The whole listing should come back exactly as written, except for the pictures.

Supplied data:
━━━━━━━━━━━━━━━━━━━━━━━━━━━━━━

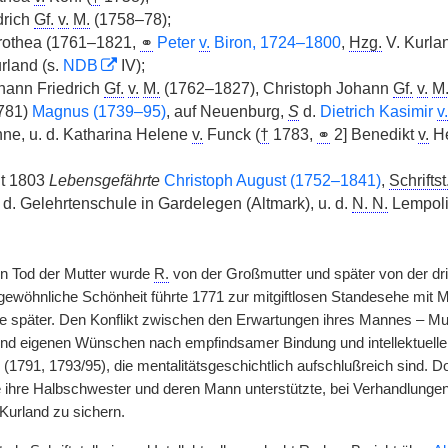
drich
Gf.
v.
M.
(1758–78);
othea (1761–1821,
⚭
Peter
v.
Biron, 1724–1800
,
Hzg.
V. Kurla
rland (s.
NDB
IV);
hann Friedrich
Gf.
v.
M.
(1762–1827), Christoph Johann
Gf.
v.
M
781)
Magnus (1739–95)
, auf Neuenburg,
S
d.
Dietrich Kasimir
v.
ne, u. d. Katharina Helene
v.
Funck (
†
1783,
⚭
2] Benedikt
v.
He
eit 1803
Lebensgefährte
Christoph August (1752–1841)
,
Schriftst
 d. Gelehrtenschule in Gardelegen (Altmark), u. d.
N. N.
Lempoli
n Tod der Mutter wurde
R.
von der Großmutter und später von der drit
ewöhnliche Schönheit führte 1771 zur mitgiftlosen Standesehe mit
re später. Den Konflikt zwischen den Erwartungen ihres Mannes – Mutt
und eigenen Wünschen nach empfindsamer Bindung und intellektuell
(1791, 1793/95), die mentalitätsgeschichtlich aufschlußreich sind. Do
 ihre Halbschwester und deren Mann unterstützte, bei Verhandlungen
Kurland zu sichern.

━━━━━━━━━━━━━━━━━━━━━━━━━━━━━━

Output below:
drich
Gf.
v.
M.
(1758–78);
othea (1761–1821,
⚭
Peter
v.
Biron, 1724–1800
,
Hzg.
V. Kurla
rland (s.
NDB
IV);
hann Friedrich
Gf.
v.
M.
(1762–1827), Christoph Johann
Gf.
v.
M
781)
Magnus (1739–95)
, auf Neuenburg,
S
d.
Dietrich Kasimir
v.
ne, u. d. Katharina Helene
v.
Funck (
†
1783,
⚭
2] Benedikt
v.
He
eit 1803
Lebensgefährte
Christoph August (1752–1841)
,
Schriftst
 d. Gelehrtenschule in Gardelegen (Altmark), u. d.
N. N.
Lempoli
n Tod der Mutter wurde
R.
von der Großmutter und später von der drit
ewöhnliche Schönheit führte 1771 zur mitgiftlosen Standesehe mit
re später. Den Konflikt zwischen den Erwartungen ihres Mannes – Mutt
und eigenen Wünschen nach empfindsamer Bindung und intellektuell
(1791, 1793/95), die mentalitätsgeschichtlich aufschlußreich sind. Do
 ihre Halbschwester und deren Mann unterstützte, bei Verhandlungen
Kurland zu sichern.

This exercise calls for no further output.